Twins and triplets look cute with their similar faces, cute smiles and matching clothes. But ask their parents, especially their mother and you will realize that twins and triplets mean exhaustion, frustration, and tears for the mother. And this starts right from pregnancy.
In his book “Twins 101: 50 Must-Have Tips for Pregnancy through Early Childhood from Doctor M.O.M,” Dr. Khanh-Van Le-Bucklin stresses to parents to aim for fairness, not equality. And in this simple advice lies the secret of raising twins and triplets.
Most parents aim for equality but things are never equal with twins because they are individuals trapped with the same features and so they are treated as ‘one’ their entire lives, when they are actually two distinct individuals. Ask a mother of twins and she will confirm that when one child wakes up, the other child feels sleepy. When one child is active, the other child wants food. And so it is a roller coaster ride because one or the other always needs help, attention and support.
Some simple tips for parents with multiple children:
- Prepare for life after birth as soon as you know that you will be giving birth to multiple children. Think of how you can get extra help. Mothers please don’t try to do it on your own, it may be possible, but in the long run you will break down.
- Try not to buy everything similar for the kids. Learn to notice the individuality of each baby and let that blossom. Yes, they are growing up together so each child will want what the other has, so learn when to give in and when not to give in.

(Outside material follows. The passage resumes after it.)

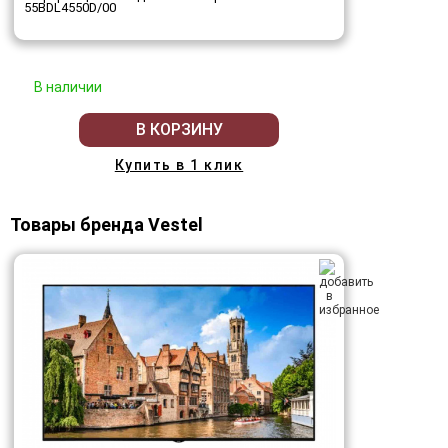
55BDL4550D/00
В наличии
В КОРЗИНУ
Купить в 1 клик
Товары бренда Vestel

- They will fight for everything and they will team up against you! Yes expect these extremes, so try and have slightly separate schedules for your children so that you can give both your children an equal amount of attention. If this is not possible, then try and give both your children equal attention during particular activities/every day rituals or you will end up always giving maximum attention to the demanding twin.
- Yes, one child is always dominant and one child is submissive. So early on, identify which child has which trait and match your parenting to their temperament.
- Give your self at least 20 minutes a day where you can unwind alone. It may appear to seem impossible in your mind but you need to plan it and you will achieve it.
- No amount of reading will prepare you to be a parent of twins because the secret is ‘temperament’ and it all depends on the temperament of your twins. So learn to recognize and adapt to it right from birth. Remember when parents ‘tamper with temperament’ it leads to ‘tantrums’.
Turn the word twins into an acronym and you will be able to bring some sense into the chaos called ‘twin parenting.’
T– TERRIFIC NOT TERRIBLE
Once the shock of knowing that you are having twins wears off, you will soon realize the benefits. You have completed your family in one shot. Both your children will grow up together, both will have a sibling and friend and you will soon be free to pursue your dreams as they will both grow up and become independent in no time. Yes it means double the cost and responsibility, so plan as soon as you get the news but stop feeling terrible about it.
W– WIN-WIN FOR ALL
When faced with a choice or a dilemma, choose the option in which everyone comes out a winner. To do that you may have to be firm sometimes but it works.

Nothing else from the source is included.